Semaglutides—weight loss and diabetes injectables like Wegovy, Ozempic, and Rybelsus—significantly improved blood sugar control and weight in adults with type 2 diabetes over a three-year period, according to new data released Monday at a major endocrine conference.
Results of the study—funded by Ozempic manufacturer Novo Nordisk—were presented by the Israeli researchers at the annual meeting of the European Association for the Study of Diabetes in Hamburg, Germany.
Scientists retrospectively analyzed the data of more than 23,000 diabetic patients who used semaglutide. Six months after starting treatment, patients’ HbA1c levels—from a blood test that measures a person’s average glucose level over the previous 8-12 weeks—improved, falling an average of 0.77%. Body weight dropped by an average of 10 pounds.
Results were maintained over three years, among patients who took the drug that long, according to researchers, with weight down around 13 pounds throughout. HbA1c results remained down an average of 0.76% at the two-year mark and 0.43% at the three-year mark. A one-percentage-point reduction in HbA1c typically equates to a 40% reduction in the risk of diabetic complications like vision loss, heart disease, stroke, kidney failure, amputation, and premature death.
The study represents the first long-term, large-scale, real-world trial of the blockbuster drug, researchers say. And its findings support the weekly use of the drug by type 2 diabetics, lead researcher Dr. Avraham Karasik, of the Maccabi Institute for Research and Innovation at Tel Aviv University in Israel, said in a news release about the study.
Results align with those of clinical trials of the drug, Karasik added—and they come as no surprise, according to experts Fortune spoke with.
While the findings were as expected, “large-scale, observational data to back up data from randomized clinical trials are helpful,” Dr. Utpal Pajvani, associate professor of medicine in the division of endocrinology at Columbia University in New York City, New York, tells Fortune.
Dr. Deborah B. Horn, an obesity medicine expert at UTHealth Houston in Texas, tells Fortune that “it is always reassuring to see results from a controlled environment like a clinical trial reproduced in the real world,” and added that the HbA1c and weight changes mirror what she sees in patients.
The take-home messages from the study, according to Horn: “If you take your medication consistently, you do better.”
A ‘wonder drug’ with both risks and benefits
Semaglutides, injected weekly, mimic a hormone produced in the intestines after meals called glucagon-like peptide-1 (GLP-1). It helps regulate appetite and food intake.
The U.S. Food and Drug Administration approved one of Novo Nordisk’s formulations, Wegovy, in 2021 for weight management in adults with obesity, type 2 diabetes, and/or high cholesterol. It’s intended to be used in conjunction with dieting and exercise. The FDA approved another Novo Nordisk formulation, Ozempic, as a treatment for Type 2 diabetes in 2017. And it approved the first oral semaglutide, Rybelsus, in 2019—also a Novo Nordisk product.
While semaglutides have been used to treat type 2 diabetics for six years and those with obesity for two, recent research has revealed that the so-called “wonder drug” may also help combat other diseases, like heart disease and heart failure.

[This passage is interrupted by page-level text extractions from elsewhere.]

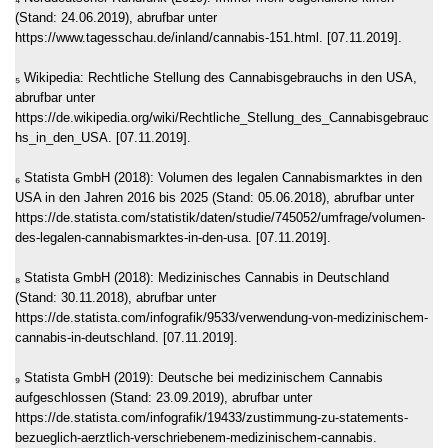
(Stand: 24.06.2019), abrufbar unter
https://www.tagesschau.de/inland/cannabis-151.html. [07.11.2019].
₅ Wikipedia: Rechtliche Stellung des Cannabisgebrauchs in den USA,
abrufbar unter
https://de.wikipedia.org/wiki/Rechtliche_Stellung_des_Cannabisgebrauc
hs_in_den_USA. [07.11.2019].
₆ Statista GmbH (2018): Volumen des legalen Cannabismarktes in den
USA in den Jahren 2016 bis 2025 (Stand: 05.06.2018), abrufbar unter
https://de.statista.com/statistik/daten/studie/745052/umfrage/volumen-
des-legalen-cannabismarktes-in-den-usa. [07.11.2019].
₈ Statista GmbH (2018): Medizinisches Cannabis in Deutschland
(Stand: 30.11.2018), abrufbar unter
https://de.statista.com/infografik/9533/verwendung-von-medizinischem-
cannabis-in-deutschland. [07.11.2019].
₉ Statista GmbH (2019): Deutsche bei medizinischem Cannabis
aufgeschlossen (Stand: 23.09.2019), abrufbar unter
https://de.statista.com/infografik/19433/zustimmung-zu-statements-
bezueglich-aerztlich-verschriebenem-medizinischem-cannabis.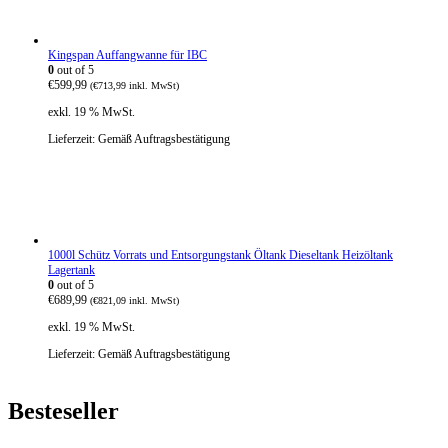
n
l
g
e
l
r
i
P
Kingspan Auffangwanne für IBC
c
r
0
out of 5
h
e
€
599,99
(
€
713,99
inkl. MwSt)
e
i
r
s
exkl. 19 % MwSt.
P
i
r
s
Lieferzeit:
Gemäß Auftragsbestätigung
e
t
i
:
s
€
w
3
a
8
r
0
:
,
1000l Schütz Vorrats und Entsorgungstank Öltank Dieseltank Heizöltank
€
4
Lagertank
5
5
0
out of 5
2
.
€
689,99
8
(
€
821,09
inkl. MwSt)
,
exkl. 19 % MwSt.
4
0
Lieferzeit:
Gemäß Auftragsbestätigung
Besteseller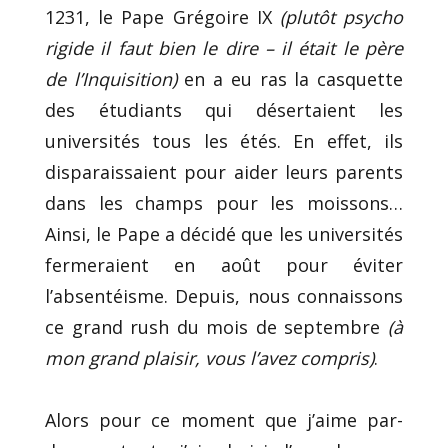
1231, le Pape Grégoire IX
(plutôt psycho
rigide il faut bien le dire – il était le père
de l’Inquisition)
en a eu ras la casquette
des étudiants qui désertaient les
universités tous les étés. En effet, ils
disparaissaient pour aider leurs parents
dans les champs pour les moissons…
Ainsi, le Pape a décidé que les universités
fermeraient en août pour éviter
l’absentéisme. Depuis, nous connaissons
ce grand rush du mois de septembre
(à
mon grand plaisir, vous l’avez compris)
.
Alors pour ce moment que j’aime par-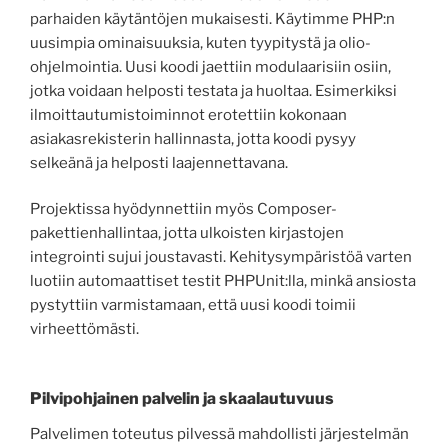
parhaiden käytäntöjen mukaisesti. Käytimme PHP:n
uusimpia ominaisuuksia, kuten tyypitystä ja olio-
ohjelmointia. Uusi koodi jaettiin modulaarisiin osiin,
jotka voidaan helposti testata ja huoltaa. Esimerkiksi
ilmoittautumistoiminnot erotettiin kokonaan
asiakasrekisterin hallinnasta, jotta koodi pysyy
selkeänä ja helposti laajennettavana.
Projektissa hyödynnettiin myös Composer-
pakettienhallintaa, jotta ulkoisten kirjastojen
integrointi sujui joustavasti. Kehitysympäristöä varten
luotiin automaattiset testit PHPUnit:lla, minkä ansiosta
pystyttiin varmistamaan, että uusi koodi toimii
virheettömästi.
Pilvipohjainen palvelin ja skaalautuvuus
Palvelimen toteutus pilvessä mahdollisti järjestelmän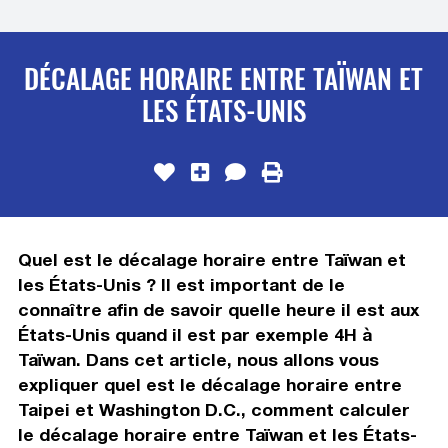
DÉCALAGE HORAIRE ENTRE TAÏWAN ET
LES ÉTATS-UNIS
Quel est le décalage horaire entre Taïwan et
les États-Unis ? Il est important de le
connaître afin de savoir quelle heure il est aux
États-Unis quand il est par exemple 4H à
Taïwan. Dans cet article, nous allons vous
expliquer quel est le décalage horaire entre
Taipei et Washington D.C., comment calculer
le décalage horaire entre Taïwan et les États-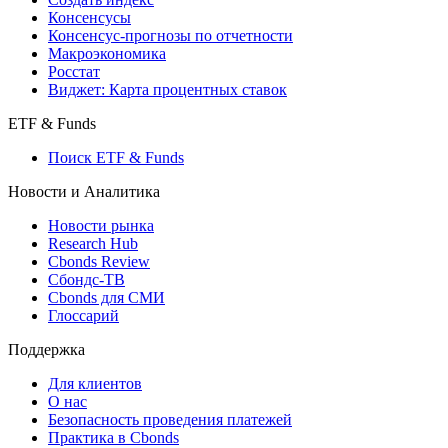
Поиск индексов
Страницы стран
Создать индекс
Консенсусы
Консенсус-прогнозы по отчетности
Макроэкономика
Росстат
Виджет: Карта процентных ставок
ETF & Funds
Поиск ETF & Funds
Новости и Аналитика
Новости рынка
Research Hub
Cbonds Review
Сбондс-ТВ
Cbonds для СМИ
Глоссарий
Поддержка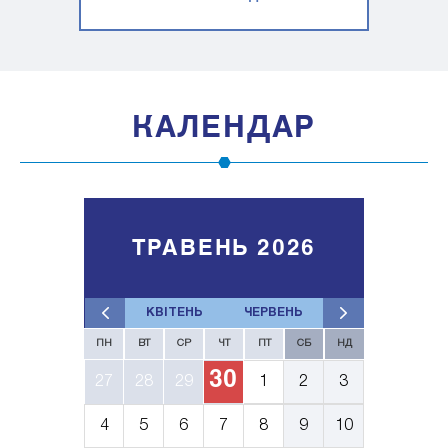
КАЛЕНДАР
ТРАВЕНЬ 2026
КВІТЕНЬ
ЧЕРВЕНЬ
ПН
ВТ
СР
ЧТ
ПТ
СБ
НД
30
27
28
29
1
2
3
4
5
6
7
8
9
10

But it’s not without risks. So far, the drug has generally only been studied in patients for a one-year period. But beyond that time, the risk of intestinal obstruction—a potentially fatal condition that requires surgery—continues to increase in type 2 diabetics, peaking around a year and a half, researchers from China wrote in a letter to the editor published this spring in medical journal Acta Pharmaceutical Sinica B.
The U.S. Food and Drug Administration late last month updated its warning label for Ozempic, saying that the drug may lead to ileus, a condition in which the intestines don’t work correctly. Wegovy’s packaging information also acknowledges the risk.